Exercise brief
The expected output is each line below containing "澤屋まつもと", copied in full.

--- Material for the task Enclosed Below ---

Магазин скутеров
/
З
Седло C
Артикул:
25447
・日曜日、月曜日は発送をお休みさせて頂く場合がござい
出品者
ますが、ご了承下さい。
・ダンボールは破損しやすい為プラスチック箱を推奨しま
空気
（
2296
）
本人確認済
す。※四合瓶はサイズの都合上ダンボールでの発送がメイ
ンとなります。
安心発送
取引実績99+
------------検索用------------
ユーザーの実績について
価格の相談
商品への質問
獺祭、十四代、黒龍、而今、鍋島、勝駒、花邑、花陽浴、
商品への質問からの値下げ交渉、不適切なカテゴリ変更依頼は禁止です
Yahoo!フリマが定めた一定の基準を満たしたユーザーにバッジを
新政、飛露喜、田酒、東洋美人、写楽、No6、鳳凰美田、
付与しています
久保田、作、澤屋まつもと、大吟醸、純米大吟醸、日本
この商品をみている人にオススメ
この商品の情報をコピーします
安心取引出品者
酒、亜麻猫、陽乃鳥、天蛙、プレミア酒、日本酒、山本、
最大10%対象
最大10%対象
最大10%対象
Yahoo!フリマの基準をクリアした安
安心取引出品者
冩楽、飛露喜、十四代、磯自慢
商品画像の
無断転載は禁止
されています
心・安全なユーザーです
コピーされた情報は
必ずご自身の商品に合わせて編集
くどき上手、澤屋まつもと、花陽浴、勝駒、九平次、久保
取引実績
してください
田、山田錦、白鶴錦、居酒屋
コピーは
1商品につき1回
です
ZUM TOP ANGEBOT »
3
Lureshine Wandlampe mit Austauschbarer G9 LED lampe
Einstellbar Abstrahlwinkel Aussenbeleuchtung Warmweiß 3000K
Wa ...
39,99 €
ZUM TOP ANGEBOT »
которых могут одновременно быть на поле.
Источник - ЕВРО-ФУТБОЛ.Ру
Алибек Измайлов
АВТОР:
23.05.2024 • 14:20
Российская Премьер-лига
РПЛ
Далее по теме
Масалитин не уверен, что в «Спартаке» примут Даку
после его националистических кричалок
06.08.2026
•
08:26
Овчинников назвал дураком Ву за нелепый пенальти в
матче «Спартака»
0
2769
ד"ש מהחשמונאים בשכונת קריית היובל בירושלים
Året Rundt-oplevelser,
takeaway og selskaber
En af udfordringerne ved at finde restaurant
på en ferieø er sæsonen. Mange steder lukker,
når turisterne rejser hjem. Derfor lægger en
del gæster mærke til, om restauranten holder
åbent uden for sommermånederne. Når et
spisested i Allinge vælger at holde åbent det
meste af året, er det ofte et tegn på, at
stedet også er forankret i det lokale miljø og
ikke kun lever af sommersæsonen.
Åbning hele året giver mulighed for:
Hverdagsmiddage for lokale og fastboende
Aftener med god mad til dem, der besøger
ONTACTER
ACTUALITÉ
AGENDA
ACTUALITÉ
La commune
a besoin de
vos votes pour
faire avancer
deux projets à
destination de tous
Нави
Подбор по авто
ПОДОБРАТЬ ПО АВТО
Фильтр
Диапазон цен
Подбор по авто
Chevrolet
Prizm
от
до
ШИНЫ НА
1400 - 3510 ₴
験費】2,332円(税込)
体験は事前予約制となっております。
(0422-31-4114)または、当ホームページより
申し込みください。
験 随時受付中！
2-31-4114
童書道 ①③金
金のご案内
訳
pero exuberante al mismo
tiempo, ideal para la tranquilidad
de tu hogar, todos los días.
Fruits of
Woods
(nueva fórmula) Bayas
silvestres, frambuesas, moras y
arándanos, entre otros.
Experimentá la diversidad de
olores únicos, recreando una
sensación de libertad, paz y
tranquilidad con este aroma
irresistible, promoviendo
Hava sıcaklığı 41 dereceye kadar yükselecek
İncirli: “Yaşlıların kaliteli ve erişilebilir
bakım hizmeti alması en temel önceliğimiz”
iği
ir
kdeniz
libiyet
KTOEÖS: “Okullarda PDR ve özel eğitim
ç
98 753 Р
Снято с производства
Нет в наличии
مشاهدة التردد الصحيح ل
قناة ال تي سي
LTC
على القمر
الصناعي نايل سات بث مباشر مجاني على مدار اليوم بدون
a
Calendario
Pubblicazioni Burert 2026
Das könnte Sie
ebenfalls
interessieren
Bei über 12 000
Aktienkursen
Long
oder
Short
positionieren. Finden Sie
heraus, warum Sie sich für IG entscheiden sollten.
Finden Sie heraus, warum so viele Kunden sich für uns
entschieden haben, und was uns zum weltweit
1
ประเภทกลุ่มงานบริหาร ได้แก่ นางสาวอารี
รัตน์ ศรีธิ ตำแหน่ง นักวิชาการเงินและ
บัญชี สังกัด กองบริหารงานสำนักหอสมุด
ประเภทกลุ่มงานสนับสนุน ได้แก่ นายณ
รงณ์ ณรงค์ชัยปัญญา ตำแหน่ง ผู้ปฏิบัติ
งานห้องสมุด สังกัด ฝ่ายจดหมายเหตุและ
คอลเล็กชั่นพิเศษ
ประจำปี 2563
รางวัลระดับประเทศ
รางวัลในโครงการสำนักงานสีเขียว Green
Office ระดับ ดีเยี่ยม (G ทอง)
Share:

--- End of Enclosed Material for the task ---

Answer section
久保田、作、澤屋まつもと、大吟醸、純米大吟醸、日本
くどき上手、澤屋まつもと、花陽浴、勝駒、九平次、久保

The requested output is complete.